Further, NSCC's related Money Settlement Service provides for net money settlement with regard to payments attributable to CNS, as well as with regard to payments attributable to other Corporation-processed transactions, including mutual fund and insurance transactions. Money settlement at NSCC occurs at the end of the day and, from an operational perspective, is centralized with DTC's end-of-day money settlement in order to provide common Corporation members/DTC participants with consolidated reporting and a single point of access for all settlement information. Throughout the day, debit and credit data generated by member activity are recorded in the settlement system. At the end of the processing day, the data is summarized by product category (e.g., CNS, mutual funds, etc.) and netted to produce an aggregate debit or credit for each member. Similarly, DTC activity is also recorded and netted, separately. Following the determination of final net numbers for each Corporation member and/or DTC participant, these amounts are further netted to produce a consolidated net settlement obligation. So, for example, a member with a settlement debit at NSCC, which member is also a DTC participant, will have that debit netted against its settlement credit at DTC. Settling banks, who may settle on behalf of multiple Corporation members and/or DTC participants, must separately acknowledge the respective settlement balances of their customer members/participants at each clearing agency. The consolidated net balances of their respective member/participant customers are then further netted to produce a single net-net settling bank consolidated debit or credit. Settlement of these net-net balances occurs through use of the Federal Reserve's National Settlement Service, whereby DTC, on its own behalf and as NSCC's settlement agent, submits instructions to have the Federal Reserve accounts of the settling banks charged for their net-net debit balances and credited with their net-net credit balances. NSCC believes that this net-net settlement functionality could make FATCA Withholding virtually impossible, or, at the very least, would create onerous efficiency and liquidity issues for both NSCC and its membership.
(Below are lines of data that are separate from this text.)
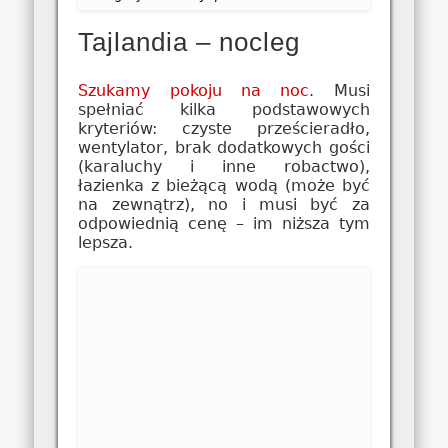
Tajlandia – nocleg
Szukamy pokoju na noc
. Musi
spełniać kilka podstawowych
kryteriów: czyste prześcieradło,
wentylator, brak dodatkowych gości
(karaluchy i inne robactwo),
łazienka z bieżącą wodą (może być
na zewnątrz), no i musi być za
odpowiednią cenę – im niższa tym
lepsza.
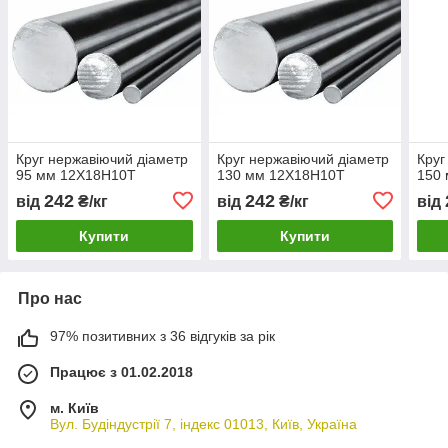
Круг нержавіючий діаметр
Круг нержавіючий діаметр
Круг
95 мм 12Х18Н10Т
130 мм 12Х18Н10Т
150
242
242
від
₴/кг
від
₴/кг
від
Купити
Купити
Про нас
97% позитивних з 36 відгуків за рік
Працює з 01.02.2018
м. Київ
Вул. Будіндустрії 7, індекс 01013, Київ, Україна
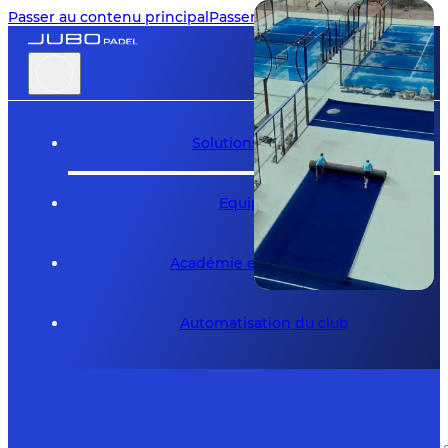
Passer au contenu principal
Passer au pied de page
Solutions de la Cour
Equipement
Académie et événements
Automatisation du club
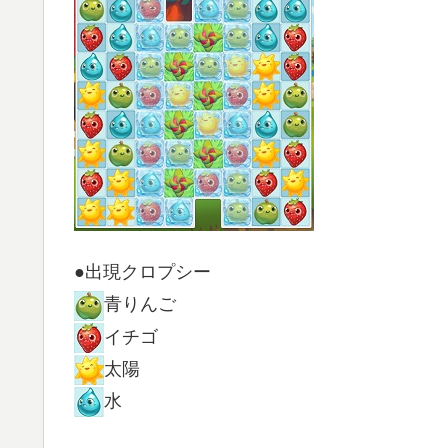
●出現クロプシー
青りんご
イチゴ
太陽
水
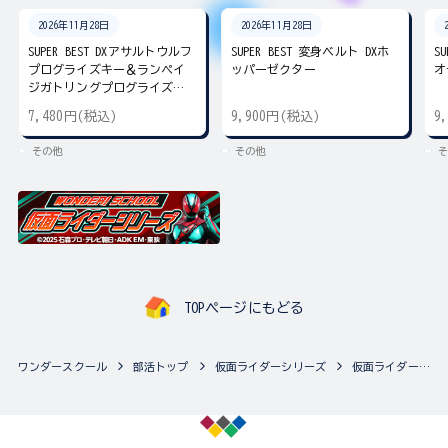
2026年11月28日
2026年11月28日
SUPER BEST DXアサルトウルフ
SUPER BEST 変身ベルト DXホ
S
プログライズキー＆ランペイ
ッパーゼクター
オ
ジガトリングプログライズキ
ー
7,480円(税込)
9,900円(税込)
9
その他
その他
そ
TOPページにもどる
ワンダースクール
部活トップ
仮面ライダーシリーズ
仮面ライダーシリーズの最新商品一覧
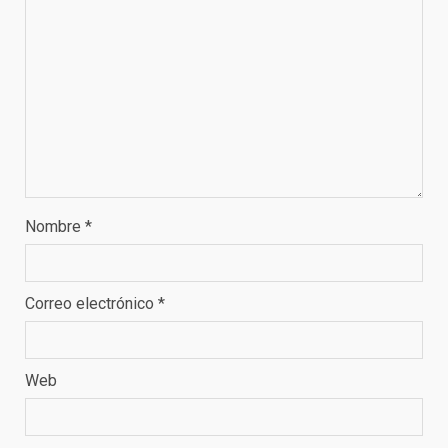
Nombre
*
Correo electrónico
*
Web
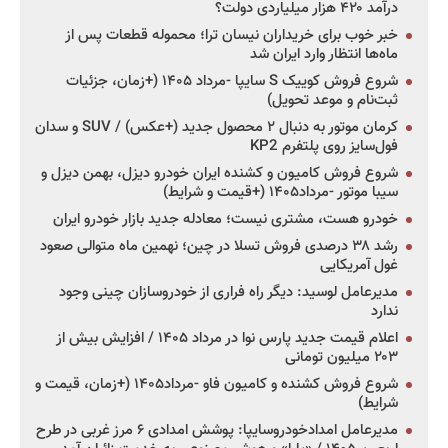
درآمد ۴۲۰ هزار میلیاردی دولت؟
خبر خوب برای خریداران نیسان ترا؛ محموله قطعات پس از
ماه‌ها انتظار وارد ایران شد
شروع فروش کوییک S سایپا -مرداد ۱۴۰۵ (+زمان، جزئیات
ثبت‌نام و موعد تحویل)
کرمان موتور به دنبال ۲ محصول جدید (+عکس) / SUV و سدان
فول‌سایز روی پلتفرم KP2
شروع فروش کامیون و کشنده ایران خودرو دیزل، بهمن دیزل و
سیبا موتور -مرداد۱۴۰۵ (+قیمت و شرایط)
خودرو هست، مشتری نیست؛ معادله جدید بازار خودرو ایران
رشد ۳۸ درصدی فروش تسلا در چین؛ نهمین ماه متوالی صعود
غول آمریکایی
مدیرعامل لوسید: دیگر راه فراری از خودروسازان چینی وجود
ندارد
اعلام قیمت جدید پارس نوا در مرداد ۱۴۰۵ / افزایش بیش از
۲۰۳ میلیون تومانی
شروع فروش کشنده و کامیون فاو -مرداد۱۴۰۵ (+زمان، قیمت و
شرایط)
مدیرعامل امدادخودروسایپا: پوشش امدادی ۶ مرز غربی در طرح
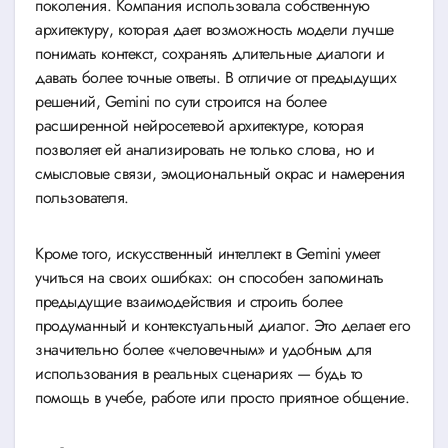
поколения. Компания использовала собственную
архитектуру, которая дает возможность модели лучше
понимать контекст, сохранять длительные диалоги и
давать более точные ответы. В отличие от предыдущих
решений, Gemini по сути строится на более
расширенной нейросетевой архитектуре, которая
позволяет ей анализировать не только слова, но и
смысловые связи, эмоциональный окрас и намерения
пользователя.
Кроме того, искусственный интеллект в Gemini умеет
учиться на своих ошибках: он способен запоминать
предыдущие взаимодействия и строить более
продуманный и контекстуальный диалог. Это делает его
значительно более «человечным» и удобным для
использования в реальных сценариях — будь то
помощь в учебе, работе или просто приятное общение.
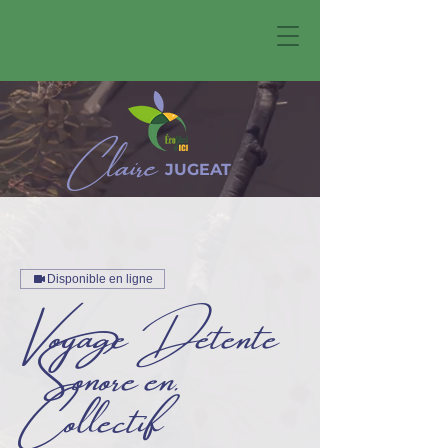
Claire
JUGEAT
Disponible en ligne
Voyage Détente
Sonore en.
Collectif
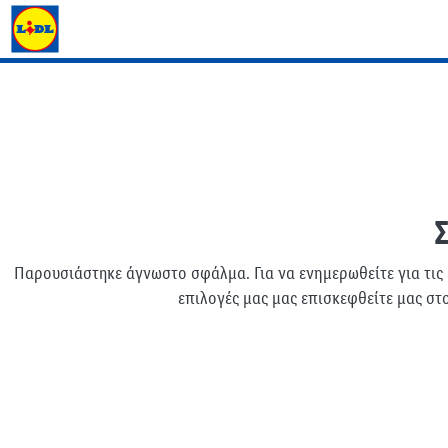
Φυλλάδιο Lidl
Παρουσιάστηκε άγνωστο σφάλμα. Για να ενημερωθείτε για τις
επιλογές μας μας επισκεφθείτε μας στ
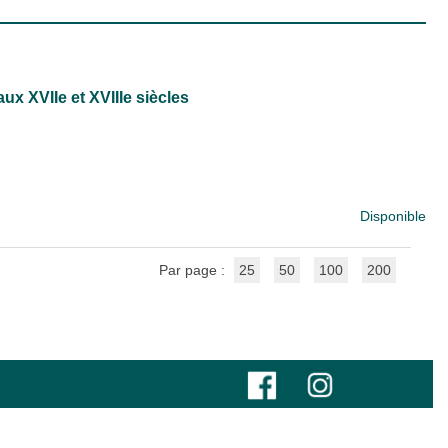
ux XVIIe et XVIIIe siècles
Disponible
Par page :
25
50
100
200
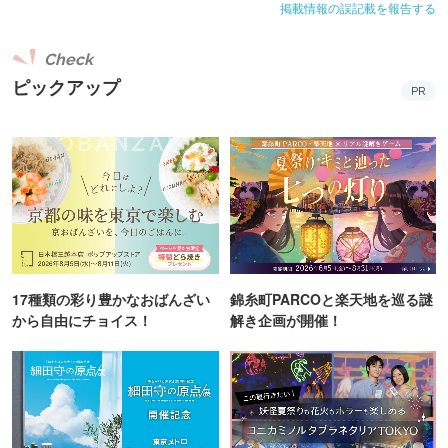
掲載情報の誤記載を報告する
Check
ピックアップ
PR
17種類の彩り豊かなおばんざい
錦糸町PARCOと楽天地を巡る謎
から自由にチョイス！
解き企画が開催！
Undertaking FATCA Withholding, given NSCC's net-net settlement functionality, could require NSCC in certain circumstances to resort to a draw on NSCC's clearing fund (“Clearing Fund”) in order to fund FATCA Withholding taxes with regard to nonparticipating FFI Members in non-FATCA Partner jurisdictions whenever the net credit owed to such FFI Member is less than the 30% FATCA tax. For example, if a nonparticipating FFI (in a non-FATCA Partner jurisdiction) is owed a $100M payment from the sale of U.S. securities, but such nonparticipating FFI is in a net debit position at the end of that day because of NSCC's net settlement functionality and end-of-day crediting and debiting, there would be no payment to this FFI Member from which NSCC can withhold. In this example, NSCC would likely need to fund the $30M FATCA Withholding tax until such time as the FFI Member can reimburse NSCC and, as NSCC has no funds for this purpose, it likely would require a draw on the Clearing Fund.[9] NSCC would need to consider an increase in the amount of cash required to be deposited into the Start Printed Page 26840Clearing Fund, either by FFI Members or perhaps all of its members, which would reduce such member's liquidity and could have significant systemic effects. The amount of the FATCA Withholding taxes would be removed from market liquidity, which could lead to increased risk of member failure and increased financial instability.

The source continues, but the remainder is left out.